Thursday, October 29, 2020

Paul Krugman

Opinion | After Trump, Will International Relations and Trade Ever Be the Same? - The New York Times

Trump Killed the Pax Americana

And it won’t come back even if and when he’s gone.

Opinion Columnist

Credit...Chloe Scheffe

There are, I suppose, some people who still imagine that if and when Donald Trump leaves office we’ll see a rebirth of civility and cooperation in U.S. politics. They are, of course, hopelessly naïve. America in the 2020s will remain a deeply polarized nation, rife with crazy conspiracy theories and, quite possibly, plagued by right-wing terrorism.

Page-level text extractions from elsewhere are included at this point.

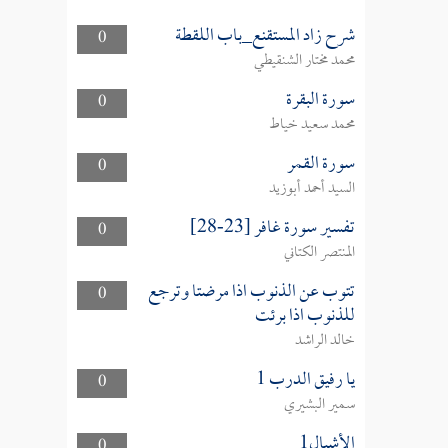
شرح زاد المستقنع_باب اللقطة
0
محمد مختار الشنقيطي
سورة البقرة
0
محمد سعيد خياط
سورة القمر
0
السيد أحمد أبوزيد
تفسير سورة غافر [23-28]
0
المنتصر الكتاني
تتوب عن الذنوب اذا مرضتا وترجع
0
للذنوب اذا برئت
خالد الراشد
يا رفيق الدرب 1
0
سمير البشيري
الأشبال1
0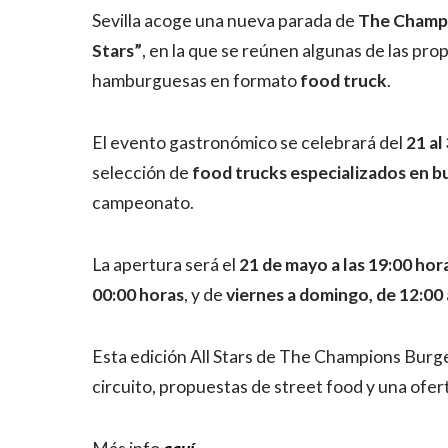
Sevilla acoge una nueva parada de
The Champ
Stars”
, en la que se reúnen algunas de las pro
hamburguesas en formato
food truck
.
El evento gastronómico se celebrará del
21 al
selección de
food trucks especializados en b
campeonato.
La apertura será el
21 de mayo a las 19:00 hor
00:00 horas
, y de
viernes a domingo, de 12:00 
Esta edición All Stars de The Champions Burg
circuito, propuestas de street food y una ofe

But that won’t be Trump’s legacy. The truth is that we were already well down that road before he came along. And on the other side, if the Democrats win big, I expect to see many of Trump’s substantive policies reversed, and then some. Environmental protection and the social safety net will probably end up substantially stronger, taxes on the rich substantially higher, than they were under Barack Obama.

Trump’s lasting legacy, I suspect, will come in international affairs. For almost 70 years America played a special role in the world, one that no nation had ever played before. We’ve now lost that role, and I don’t see how we can ever get it back.

You see, American dominance represented a new form of superpower hegemony.

Our government’s behavior was by no means saintly; we did some terrible things, supporting dictators and undermining democracies from Iran to Chile. And sometimes it seemed as if one of our main goals was to make the world safe for multinational corporations.

But we weren’t a crude exploiter, pillaging other countries for our own gain. The Pax Americana arguably dated from the enactment of the Marshall Plan in 1948; that is, from the moment when a conquering nation chose to help its defeated foes rebuild rather than demanding that they pay tribute.

And we were a country that kept its word.

Image
Credit...Damon Winter/The New York Times

To take the area I know best, the United States took the lead in creating a rules-based system for international trade. The rules were designed to fit American ideas about how the world should work, placing limits on the ability of governments to intervene in markets. But once the rules were in place, we followed them ourselves. When the World Trade Organization ruled against the United States, as it did for example in the case of George W. Bush’s steel tariffs, the U.S. government accepted that judgment.

We also stood by our allies. We might have trade or other disputes with Germany or South Korea, but nobody considered the possibility that America would stand aside if either country was invaded.

Trump changed all that.

What, for example, is the point of a rules-based trading system when the system’s creator and erstwhile guardian imposes tariffs based on transparently bad-faith arguments — such as the claim that imports of aluminum from Canada (!) threaten national security?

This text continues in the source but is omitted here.